It is well-known that the Jupiter emits approximately three times the energy that it receives from the Sun. The additional energy comes from the hot surface of the planet with circulation of its atmosphere. Our model may be briefly presented as follows: The intensive circulation in the Juvenal atmosphere lifts heated vapours, particularly of ammonium and water, which are condensed and solidified in the upper layers of the atmosphere. PeTa emission taking place during condensation and crystallisation seems to be the reason for the emission of infrared radiation, complementary to the equilibrium Planck’s radiation in Jupiter. Under high pressure, emission of red characteristic radiation (RCR) seems to be a possible part of PeTa radiation. Next, it would follow as a natural consequence, that PeTa emission displaces the visual colour of the planet into the red range. The red spots are the stable atmospheric vortexes. The processes of condensation and solidification, and hence coloration due to PeTa radiation, must be more intensive there. In [11-15], we have mentioned a possibility of these processes in the Juvenal atmosphere.

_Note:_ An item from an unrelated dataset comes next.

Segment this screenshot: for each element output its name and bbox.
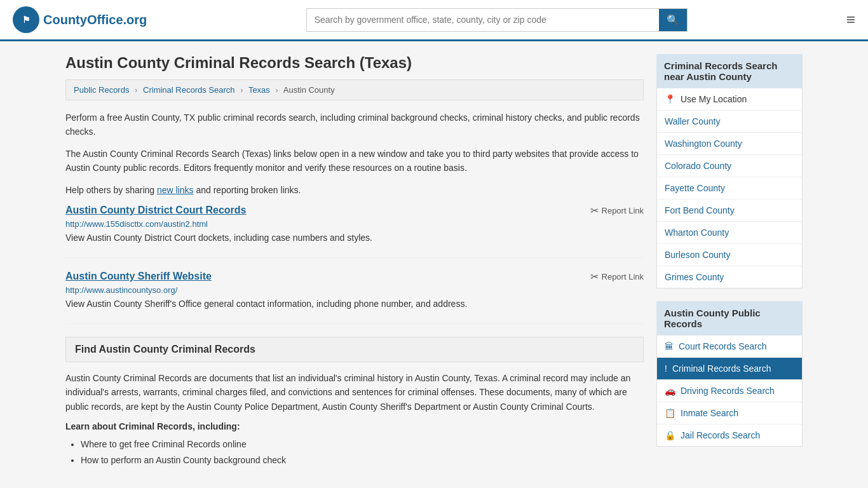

The Juvenal cloud structure and atmospheric pressure is notably important for our model. The only spacecraft to have descended into Jupiter’s atmosphere and to have taken scientific measurements is Galileo. This spacecraft sent an atmospheric probe into Jupiter upon arrival in 1995: next, it entered Jupiter’s atmosphere, where it burned up in 2003. Ice clouds of ammonia (NН3), ammonium hydrosulphide (NH4SH), and water were recorded. The average content of water and ammonia in the Juvenal atmosphere is 0.1% and, 0.02% [42]. As for the atmospheric pressure, it has been found to be 0.2 bar in the high cloud boundary, and 20 bars at the depth of 50 km.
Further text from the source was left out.